Estrelas Esquecidas: Horizonte perdido

Estrelas Esquecidas

A. CAPIBARIBE NETO - capi@globo.com

00:00 · 09.06.2018

É agoniante a sala de espera dos noticiários que precisamos visitar para a atualização do cotidiano. É contumaz triste constatar que a leitura das únicas notícias boas que pipocam nas telas eletrônicas ou nas páginas coloridas disponíveis versam tão-somente sobre a recuperação do dedinho do Neymar Jr., da participação da Pablo Vittar na Parada LGBT, enquete sobre qual famosa vestiu o melhor look no Oscar da moda, dicas do topless de Sabrina Sato que é recomendado para a amamentação, pergunta sobre qual o melhor signo com mais chances de se dar bem na paquera virtual.
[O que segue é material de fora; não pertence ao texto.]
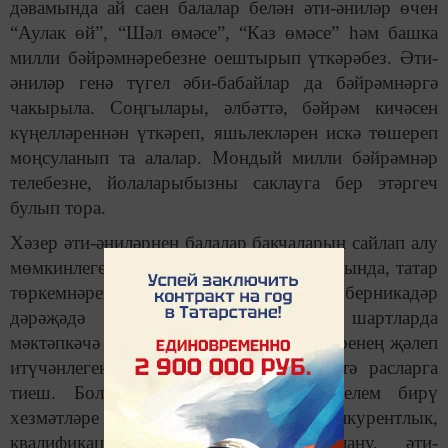
дәвамында ай саен балалар белән әти-әниләр өчен
“Аулак өй”, “Шәл өмәсе”, “Каз өмәсе” һәм башка
милли бәйрәмнәребезне оештырып үткәрәбез. Әти-
әниләр генә түгел әби-бабайлар да бәйрәмнәргә
чакырыла. Соңгылары, әлбәттә, бәйрәм кичәсен
күңелләреннән үткәреп, яшьлекләрен искә төшереп
моңсуланып та алалар. Мондый милли бәйрәмнәр
телебезне, йолаларыбызны саклауга бер этәргеч
булып тора.
Хәзер әти-әниләрнең балалар бакчаларын сайлап алу
мөмкинлеге тагын да артты. Бу үз чиратында, татар
төркемнәренә балалар туплауны да берникадәр
дәрәҗәдә катлауландыра. Әлеге шартларда
мәктәпкәчә белем бирү оешмалары үзләренең җәлеп
итүчәнлеген, кирәклеген даими рәвештә расларга
тиеш. Боларга бары тәрбия һәм белем бирү
хезмәтләре базарында конкурентлык,
квалификацияле программалар куллану, әти-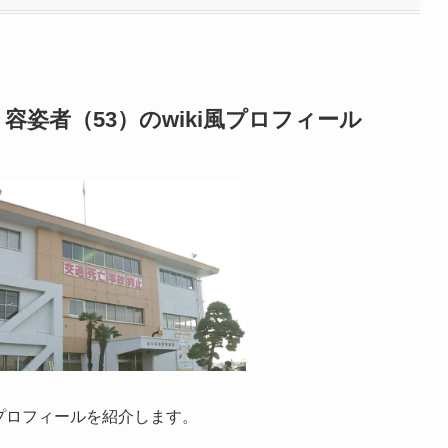
姿者（53）のwiki風プロフィール
風プロフィールを紹介します。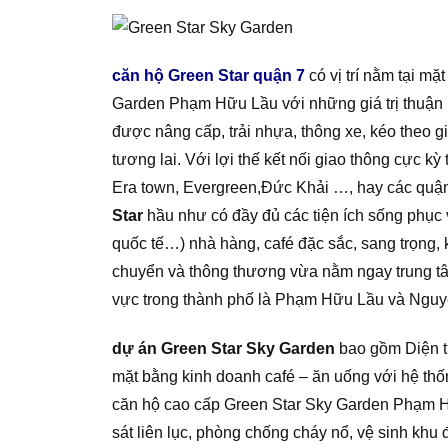
căn hộ Green Star quận 7
có vị trí nằm tại m
Garden Phạm Hữu Lầu với những giá trị thuận 
được nâng cấp, trải nhựa, thông xe, kéo theo 
tương lai. Với lợi thế kết nối giao thông cực k
Era town, Evergreen,Đức Khải …, hay các quậ
Star
hầu như có đầy đủ các tiện ích sống phục 
quốc tế…) nhà hàng, café đặc sắc, sang trọng, k
chuyển và thông thương vừa nằm ngay trung t
vực trong thành phố là Phạm Hữu Lầu và Ngu
dự án Green Star Sky Garden
bao gồm Diện t
mặt bằng kinh doanh café – ăn uống với hệ thốn
căn hộ cao cấp Green Star Sky Garden Phạm Hữ
sát liên lục, phòng chống cháy nổ, vệ sinh khu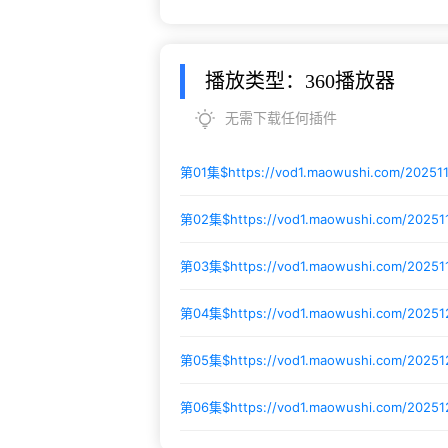
播放类型：360播放器
无需下载任何插件
第01集$
https://vod1.maowushi.com/2025
第02集$
https://vod1.maowushi.com/2025
第03集$
https://vod1.maowushi.com/2025
第04集$
https://vod1.maowushi.com/2025
第05集$
https://vod1.maowushi.com/2025
第06集$
https://vod1.maowushi.com/2025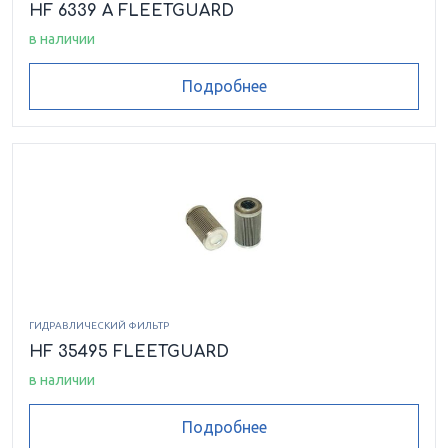
HF 6339 A FLEETGUARD
в наличии
Подробнее
ГИДРАВЛИЧЕСКИЙ ФИЛЬТР
HF 35495 FLEETGUARD
в наличии
Подробнее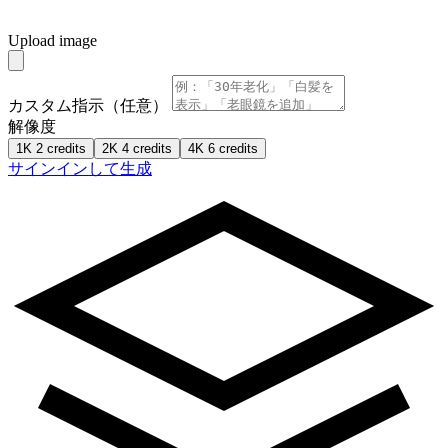
Upload image
カスタム指示（任意）
解像度
1K
2 credits
2K
4 credits
4K
6 credits
サインインして生成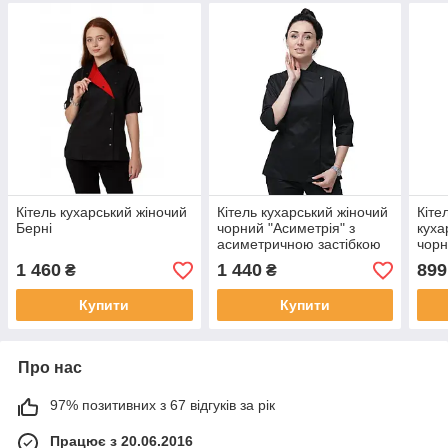
Кітель кухарський жіночий
Кітель кухарський жіночий
Кіте
Берні
чорний "Асиметрія" з
куха
асиметричною застібкою
чор
1 460
1 440
899
₴
₴
Купити
Купити
Про нас
97% позитивних з 67 відгуків за рік
Працює з 20.06.2016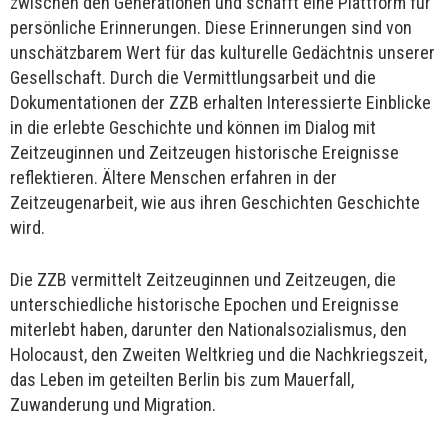
zwischen den Generationen und schafft eine Plattform für
persönliche Erinnerungen. Diese Erinnerungen sind von
unschätzbarem Wert für das kulturelle Gedächtnis unserer
Gesellschaft. Durch die Vermittlungsarbeit und die
Dokumentationen der ZZB erhalten Interessierte Einblicke
in die erlebte Geschichte und können im Dialog mit
Zeitzeuginnen und Zeitzeugen historische Ereignisse
reflektieren. Ältere Menschen erfahren in der
Zeitzeugenarbeit, wie aus ihren Geschichten Geschichte
wird.
Die ZZB vermittelt Zeitzeuginnen und Zeitzeugen, die
unterschiedliche historische Epochen und Ereignisse
miterlebt haben, darunter den Nationalsozialismus, den
Holocaust, den Zweiten Weltkrieg und die Nachkriegszeit,
das Leben im geteilten Berlin bis zum Mauerfall,
Zuwanderung und Migration.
De mais a mais, tirante a contumaz liberação de bandidos pela Lava Jato e afins pelo ministro alorpado (alorpado, sim, porque aloprado é uma deturpação) Gilmar Mendes, o desconto não imediato de R$0,46 no diesel, o aviso dos hooligans russos de que vai ter briga na Copa, os mais de 45 ônibus incendiados na Grande Belo Horizonte, a mando de quem realmente manda no País - e nem é de dentro do Palácio do Planalto ou da Câmara ou do Senado, mas de dentro dos presídios - e por aí afora. Notícias boas, nem pensar.
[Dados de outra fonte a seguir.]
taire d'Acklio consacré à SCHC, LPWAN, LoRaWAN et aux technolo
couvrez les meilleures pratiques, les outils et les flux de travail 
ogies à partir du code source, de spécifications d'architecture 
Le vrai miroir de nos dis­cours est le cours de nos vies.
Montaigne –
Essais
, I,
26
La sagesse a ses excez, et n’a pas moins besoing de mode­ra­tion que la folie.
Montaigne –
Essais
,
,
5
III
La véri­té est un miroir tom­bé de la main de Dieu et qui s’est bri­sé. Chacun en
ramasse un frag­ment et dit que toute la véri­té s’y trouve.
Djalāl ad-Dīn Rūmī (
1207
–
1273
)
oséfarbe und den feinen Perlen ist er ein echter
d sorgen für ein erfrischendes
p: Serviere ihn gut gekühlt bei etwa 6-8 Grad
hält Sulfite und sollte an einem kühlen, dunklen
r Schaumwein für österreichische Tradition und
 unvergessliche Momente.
Assim, lá vamos nós ladeira abaixo, logo depois do fundo do poço. Daí, depois da dose diária de stress e desapontamento diante das perspectivas ruins para o resto de futuro que nos reserva, como muitos, escuto uma música do Burt Bacharach, Lost Horizon..! A letra da música nos remete a uma reflexão tipo "Yes, we can", lema da campanha de Barack Obama ou "I have a dream" (Eu tenho um sonho), nome popular dado ao discurso de Martin Luther King. Vamos lá: "Você já sonhou com um lugar, longe de tudo, onde o ar que você respira é suave e limpo e as crianças brincam em campos verdejantes? E o som das armas não chegam aos seu ouvidos? Você já sonhou com um lugar longe de tudo, onde os ventos frios do inverno nunca soprarão e as coisas vivas têm espaço para crescer, a muitos quilômetros de ontem, antes de você chegar amanhã, onde a hora é sempre apenas a de hoje? Há um horizonte perdido, esperando ser encontrado...".

Nesse lugar de Burt Bacharach, o Deus é simples e modesto na plenitude da Sua grandeza e não liga para rezas, mesuras ofertas oportunas, principalmente dos mais ingênuos, vítimas das suas próprias purezas e fé cristalina. Deve existir mesmo esse horizonte perdido, cada vez mais difícil de ser encontrado ou com acesso dificultado pelas enormes pedras colocadas ali pelos interessados em manter-se no cume de um Monte Ararat, onde uma suposta Arca lhes dá guarita contra os mares bravios de nossa terra, onde os sabiás já não cantam nem as aves gorjeiam mais.

O pior de tudo é ver e sentir na pele, na alma, no espírito, acomodação quase compulsória do conformismo silente dentro dos barcos frágeis que ainda flutuam em constante ameaça de soçobrarem nesse imenso mar revolto desrespeito a uma esperança que agoniza. "Quousque tandem - até quando, Brasil, o nosso horizonte continuará perdido?".